There are two types of rickshaws on the streets of Lahore nowadays. The green ones are equipped with CNG (certified natural gas) and can go anywhere in the city. The blue ones are powered by petrol and are not allowed in certain areas such as Defence, many parts of Cantonment, and the Mall Road among others. There were plans to ban the blue rickshaws from one of Lahore's busiest roads, Ferozepur Road, as well. If you try to take a blue rickshaw to a restricted area, you will be stopped by police and forced to walk or find a green rickshaw. This takes extra money and time. Sometimes the blue rickshaw drivers pay bribes to get in and out of restricted areas. They will expect you to pay them back.
If you plan to travel by rickshaw extensively, find a reliable driver with a mobile phone who you can contact. Many speak English and most speak Urdu quite well. If you can't communicate with a driver, find another one. There are plenty around.
In summer you may find that the doors have been taken off of some rickshaws. If you desire privacy or do not want to be stared at, wait for a rickshaw that still has its doors on. In winter most rickshaws keep their doors on since it's colder.
I took one of these rickshaws in the area of Kot Lakhpat, in west Lahore, where I was staying, to the apartment of Bobby, otherwise known as Bobby Digital on VT. Bobby bargained for the price, then got me in the back seat, and I was laughing all the way to his place, where his very lovely wife Shumaila was waiting for us. I found this rickshaw outside the home of some people I visited outside of Lahore, and they asked me to bless their home, and pray for them.
Auto-Rickshaws are basically three wheel vehicles, kind of like big motorcycles, and they paint the covers in many different designs, like they do the painted trucks of Pakistan. I was told by a friend that the Pakistanis dress their trucks (and rickshaws) beautifully like a bride.... the passengers sit at the back and are protected from prying eyes by curtains that also *attempt* to keep out the Lahore dust and pollution...
I missed these after I went back to Canada.
The bicycle is also a popular way of travel in Lahore... as is the motorbike, and sometimes you can see whole families on them... or people carrying all their wares for business on their bikes...
While the smell of riding in what is basically a riding lawn mower may be obnoxious, getting around Lahore in a Rickshaw will prove to be an experience some will love and some will hate. Priced low enough to go all over the place for a few bucks you just need to make sure you ask a local how much it should cost to go from point A to point B. For instance....ask the guy at the museum how much you should be charged to go to the fort. They are usually very helpful. This way, when you ask the rickshaw driver to take you there and you get ready to find out how much it's going to cost, you'll know if he's trying to stiff you! Also, MAKE SURE you ask how much BEFORE you go!!!
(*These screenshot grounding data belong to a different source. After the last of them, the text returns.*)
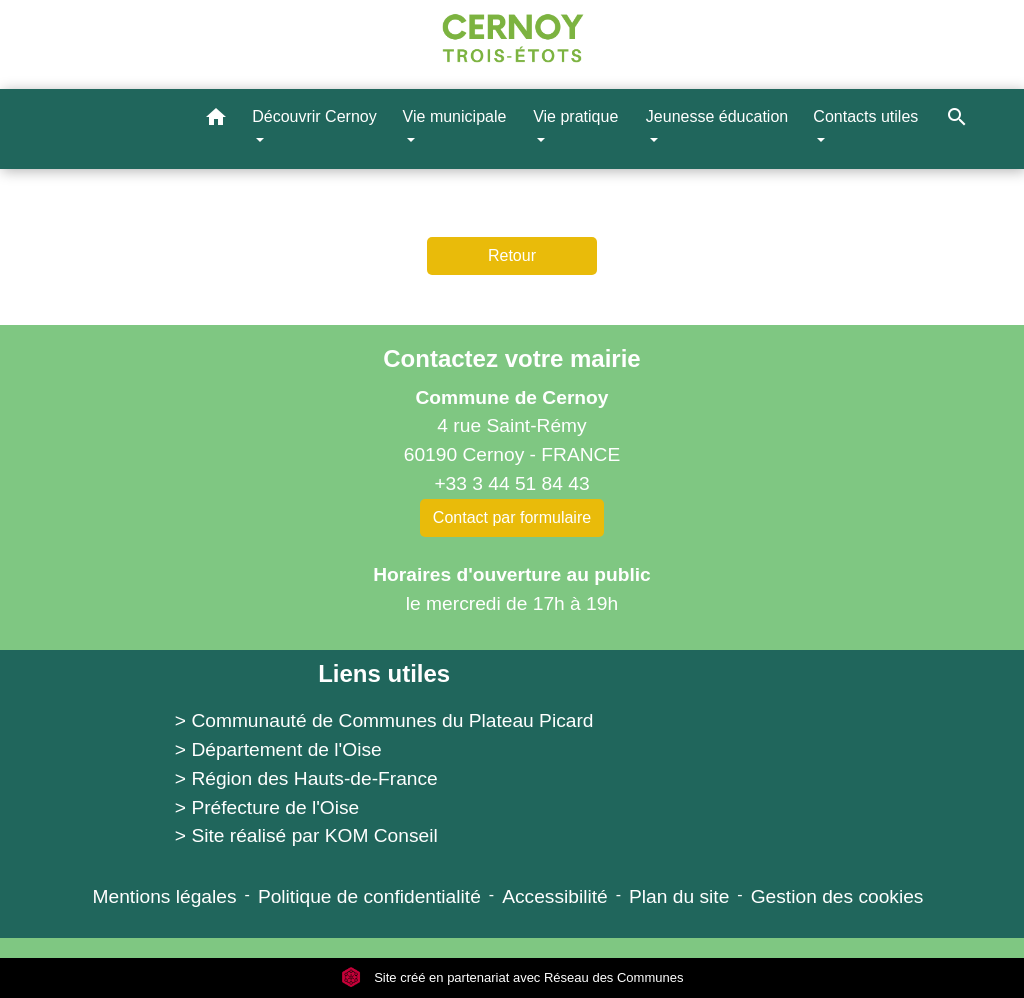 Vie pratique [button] (575, 116)
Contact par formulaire (512, 517)
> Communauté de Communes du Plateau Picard (384, 720)
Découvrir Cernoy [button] (314, 116)
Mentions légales (165, 896)
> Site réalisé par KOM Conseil (306, 835)
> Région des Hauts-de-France (306, 778)
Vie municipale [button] (455, 116)
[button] (216, 120)
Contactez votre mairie (511, 358)
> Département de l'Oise (278, 749)
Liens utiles (384, 673)
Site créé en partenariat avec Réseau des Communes (512, 977)
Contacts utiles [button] (865, 116)
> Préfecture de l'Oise (267, 807)
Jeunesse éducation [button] (717, 116)
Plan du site (679, 896)
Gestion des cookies (837, 896)
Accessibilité (555, 896)
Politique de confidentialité (369, 896)
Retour (512, 255)
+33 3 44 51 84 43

Lahore is home to the famous auto-rickshaw found all over the subcontinent. You can always see one of these vehicles putting along. I always enjoyed riding in them when I was a kid, it was a novelty.
Now that I'm older, its still fun, but it can also be kind of scary when you see large cars or trucks coming in your direction. You don't feel too confident with that little engine pulling you around. However, most of the drivers know what they are doing, and they don't charge much.
Taking a rickshaw is an interesting way to see Lahore or any Pakistani city.
I want to figure out how I can buy one and drive it around here in the States.